37. Similarly, RCOG’s 2015 patient leaflet, Choosing to have a CS, contains no information on pelvic floor risks, inaccurate statements on CG132, and advice that is at odds with NICE QS32. Inevitably, some doctors reportedly called it “biased” and “very one-sided” (New Scientist, 2015), and on July 19, I asked RCOG twelve specific queries and requested research citations for some of the leaflet’s statements. On October 16, I received four brief answers, with no citations, but RCOG said: “The leaflet is focussing on informing women of their choices…” Perhaps given that the DH and vast numbers of NHS hospitals don’t even do this, it’s a step in the right direction, but this is RCOG… and its communication here isn’t good enough.
FETAL SCIENCE
38. Scientific advances in ultrasound could reduce the UK’s rate of term stillbirth. RCOG says “Ultrasound is a safe, diagnostic imaging tool” (17/10/2012) but the NHS standard is one scan at 8-14 weeks and another at 18-21 weeks. After that, the NHS lets nature take its technology-free course – without communicating the benefits of a third trimester scan, or the increased risk of stillbirth after 37 weeks EGA.
Incredibly, gestational age is not even cited as a risk for stillbirth.
39. Scientific data informs women of their risk for breast cancer in each decade of their life (e.g. 1 in 26 age 70, 1 in 227 age 30), with breast screening and different prophylactic and treatment options optional; but the information on risk as age increases is communicated to the public. So why is it not the same for term babies in utero? The RCM unquestionably supports a woman’s choice to abort her baby at this point (Setting the record straight - The RCM and abortion, 16/05/2016; Abortion is part of our calling… Telegraph 20/05/2016) but a ‘low risk’ woman’s choice to have a late term scan, or even a prophylactic CS, garners far less support: “We are confident that when women are fully aware of the evidence they will not be asking for inappropriate caesarean sections.” (RCM quality & audit development advisor, 11/06/2013)
40. Umbilical cord accidents (UCA) deserve the same attention as SIDS ‘back to back’ advice. “With an estimated 8,000 deaths per year in the United States from complications of UCA, an initial goal of 50% reduction of loss is possible. To achieve this goal requires the recognition by the obstetrical community of the issue.” (SILENT RISK - Issues about the Human Umbilical Cord. Jason H Collins MD MSCR, XLIBRIS, 2013)
GESTATIONAL AGE MATTERS
41. “The risk of stillbirth at term increases with gestational age from 2.1 per 10,000 ongoing pregnancies at 37 weeks of gestation up to 10.8 per 10,000 ongoing pregnancies at 42 weeks of gestation. At 38 weeks of gestation, the risk of expectant management carries a similar risk of death as delivery, but at each later gestational age, the mortality risk of expectant management is higher than the risk of delivery (39 weeks of gestation: 12.9 compared with 8.8 per 10,000; 40 weeks of gestation: 14.9 compared with 9.5 per 10,000; 41 weeks of gestation: 17.6 compared with 10.8 per 10,000).” (nearly 4 million births; Obstet Gynecol. 2012)

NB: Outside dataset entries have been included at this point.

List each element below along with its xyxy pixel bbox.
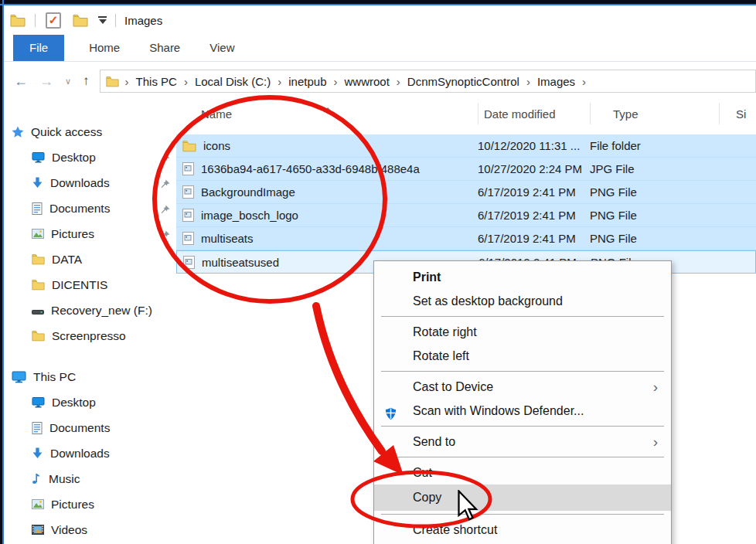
sidebar-label: Music [49,472,80,486]
folder-icon [182,140,196,152]
breadcrumb-separator: › [122,75,132,88]
desktop-icon [32,396,45,408]
tab-share[interactable]: Share [135,35,195,61]
column-divider[interactable] [590,103,591,124]
sidebar-item-screenpresso[interactable]: Screenpresso [4,323,176,348]
file-type: File folder [590,139,719,152]
file-type: PNG File [590,209,719,222]
sidebar-item-desktop[interactable]: Desktop [4,144,176,170]
menu-item-copy[interactable]: Copy [374,484,671,511]
recent-locations-icon[interactable]: ∨ [65,76,71,87]
pin-icon [161,229,170,243]
sidebar-item-this-pc[interactable]: This PC [4,364,176,389]
sidebar-item-pc-music[interactable]: Music [4,466,176,491]
column-header-date-modified[interactable]: Date modified [484,107,556,121]
tab-home[interactable]: Home [74,35,135,61]
breadcrumb-this-pc[interactable]: This PC [132,75,181,88]
file-row[interactable]: BackgroundImage 6/17/2019 2:41 PM PNG Fi… [176,181,756,204]
file-name: multiseatsused [202,256,279,269]
sidebar-item-recovery-new[interactable]: Recovery_new (F:) [4,298,176,323]
sidebar-item-pictures[interactable]: Pictures [4,221,176,246]
this-pc-icon [12,371,26,383]
app-folder-icon [10,14,26,27]
file-type: PNG File [590,185,719,199]
address-row: ← → ∨ ↑ › This PC › Local Disk (C:) › in… [4,68,756,94]
column-header-type[interactable]: Type [613,107,639,121]
sidebar-item-pc-desktop[interactable]: Desktop [4,389,176,415]
menu-item-rotate-left[interactable]: Rotate left [374,344,671,368]
sidebar-item-downloads[interactable]: Downloads [4,170,176,196]
ribbon-tab-strip: File Home Share View [4,35,756,62]
folder-icon [32,279,45,291]
breadcrumb-wwwroot[interactable]: wwwroot [340,75,393,88]
pictures-icon [32,229,44,239]
customize-toolbar-dropdown-icon[interactable] [98,16,107,24]
pin-icon [161,178,170,192]
column-divider[interactable] [719,103,720,124]
file-row[interactable]: image_bosch_logo 6/17/2019 2:41 PM PNG F… [176,204,756,227]
sidebar-label: Screenpresso [52,329,126,343]
breadcrumb-local-disk[interactable]: Local Disk (C:) [191,75,274,88]
file-type: PNG File [590,232,719,245]
back-icon[interactable]: ← [14,73,28,90]
file-row[interactable]: icons 10/12/2020 11:31 ... File folder [176,134,756,158]
file-row[interactable]: 1636ba94-a617-4650-a33d-6948bf488e4a 10/… [176,158,756,181]
windows-defender-icon [384,404,397,428]
breadcrumb-inetpub[interactable]: inetpub [284,75,330,88]
sidebar-label: Desktop [52,151,96,165]
breadcrumb-dcnmsynopticcontrol[interactable]: DcnmSynopticControl [404,75,523,88]
file-date: 6/17/2019 2:41 PM [478,232,590,245]
menu-separator [381,316,664,317]
qat-folder-button[interactable] [73,14,88,27]
menu-item-rotate-right[interactable]: Rotate right [374,320,671,344]
menu-separator [381,457,664,457]
pin-icon [161,203,170,217]
breadcrumb-separator: › [330,75,340,88]
up-icon[interactable]: ↑ [83,73,90,89]
navigation-pane: Quick access Desktop Downloads [4,100,176,544]
menu-item-create-shortcut[interactable]: Create shortcut [374,518,671,542]
sidebar-label: Desktop [52,396,96,410]
sidebar-item-data[interactable]: DATA [4,246,176,272]
qat-checkbox-button[interactable]: ✓ [46,12,61,29]
toolbar-separator [115,14,116,27]
sidebar-label: Documents [49,421,110,435]
folder-icon [32,330,45,342]
image-file-icon [182,209,194,222]
file-row[interactable]: multiseats 6/17/2019 2:41 PM PNG File [176,227,756,250]
breadcrumb-separator: › [523,75,533,88]
column-divider[interactable] [478,103,478,124]
sidebar-item-dicentis[interactable]: DICENTIS [4,272,176,298]
sidebar-item-pc-downloads[interactable]: Downloads [4,440,176,466]
file-date: 10/12/2020 11:31 ... [478,139,590,152]
file-name: multiseats [201,232,254,245]
menu-item-cast-to-device[interactable]: Cast to Device › [374,375,671,399]
forward-icon[interactable]: → [39,73,53,90]
documents-icon [32,422,43,434]
menu-item-cut[interactable]: Cut [374,461,671,484]
sidebar-label: Recovery_new (F:) [51,304,152,318]
menu-item-send-to[interactable]: Send to › [374,430,671,454]
sidebar-item-pc-videos[interactable]: Videos [4,517,176,542]
sidebar-item-documents[interactable]: Documents [4,196,176,221]
file-date: 6/17/2019 2:41 PM [478,209,590,222]
videos-icon [32,525,44,535]
menu-item-set-as-desktop-background[interactable]: Set as desktop background [374,289,671,313]
sidebar-item-quick-access[interactable]: Quick access [4,119,176,144]
address-bar[interactable]: › This PC › Local Disk (C:) › inetpub › … [100,70,756,93]
menu-item-scan-with-windows-defender[interactable]: Scan with Windows Defender... [374,399,671,423]
sidebar-item-pc-pictures[interactable]: Pictures [4,491,176,517]
menu-item-print[interactable]: Print [374,265,671,289]
menu-separator [381,426,664,427]
column-header-name[interactable]: Name [201,107,232,121]
column-headers: Name Date modified Type Si [176,100,756,127]
tab-view[interactable]: View [195,35,249,61]
sidebar-label: Pictures [51,498,94,512]
sidebar-item-pc-documents[interactable]: Documents [4,415,176,440]
sidebar-label: Videos [51,523,87,537]
tab-file[interactable]: File [13,35,64,61]
column-header-size[interactable]: Si [736,107,746,121]
image-file-icon [182,232,194,245]
breadcrumb-images[interactable]: Images [533,75,579,88]
explorer-window: ✓ Images File Home Share View ← → ∨ ↑ › … [0,0,756,544]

“The risk of stillbirth increased continuously with gestational age in women with and without gestational diabetes, rising to its highest level at 42 weeks of gestation.” (Am J Obstet Gynecol. 2012)

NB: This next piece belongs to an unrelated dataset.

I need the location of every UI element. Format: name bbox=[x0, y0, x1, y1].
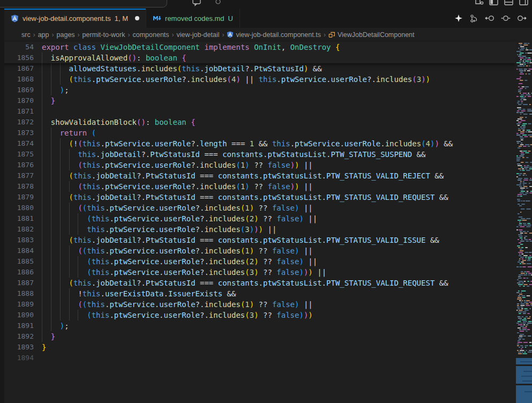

42. “It can be estimated that delivery at 39 weeks EGA would prevent 2 fetal deaths per 1000 living fetuses. This would translate into the prevention of as many as 6000 intrauterine fetal demises in the United States annually-an impact that far exceeds any other strategy implemented for stillbirth reduction thus far… The clinician's role should be to provide the best evidence-based counseling possible to the pregnant woman and to respect her autonomy and decision-making capabilities when considering route of delivery.” (Semin Perinatol. 2006)
43. “Risk varies by maternal age, and delivery at 39 weeks minimizes fetal/infant mortality for both groups, although the magnitude of the risk reduction is greater in older women.” (Am J Obstet Gynecol. 2013)
44. “A policy limiting elective delivery before 39 weeks of gestation was followed by changes in the timing of term deliveries. This was associated with a small reduction in NICU admissions; however, macrosomia and stillbirth increased.” (Obstet Gynecol, 2011)
45. “Between 2007 and 2013 in the United States, the adoption of the 39-week rule caused a progressive reduction in the proportion of term births occurring before the 39th week of gestation. During the same interval the United States experienced a significant increase in its rate of term stillbirth. This study raises the possibility that the 39-week rule may be causing unintended harm.” (Am J Obstet Gynecol 2016)
Note: NHS maternity care tends to work towards a 40-week rule…
46. “…the push to strictly enforce the 39-week rule should be reconsidered and guidelines concerning the use and timing of early-term labor induction should once again allow for both provider-level clinical judgment and individual patient input. Given the literal “life and death” importance of this issue, and given the need to fairly balance the ethical principles of Beneficence and Autonomy,39 there is reason to consider a moratorium on the enforcement of the 39-week rule until further research, including adequately powered randomized clinical trials, can better measure its benefits and risks.” (AJOG 2016)
47. “With a 4% increase in rate of CS at our institution, a significant decrease in the occurrence of major birth trauma was observed.” (J Perinatol 1998)
RESEARCH COMMUNICATION
48. Even Sands, the largest stillbirth charity in the UK, appears to be reluctant to communicate the prophylactic benefits of a timely CS. Its 2012 report Preventing Babies’ Deaths – what needs to be done, makes some excellent points (e.g.) “Routine antenatal care with its focus on low intervention has few tools for assessing fetal wellbeing in the third trimester and babies continue to slip through the net and die.” But there is not a single mention of planned CS, and a quick search for ‘caesarean’ on its website returns just two references on induction research, both of which contain ‘avoiding CS’ as a positive outcome. Also, the word CS does not appear in “Sands' vision, purpose and priorities 2014-2017”.
49. Ironically, RCOG’s President said of Sands’ 2012 report, “We would therefore encourage scientific funding agencies to support more research in this neglected area which could further our understanding and reduce the number of cases.” (18/01/2012); only to publish a “clear action plan” just months later (#29 above) to reduce CS rates to 20% and increase normal birth rates.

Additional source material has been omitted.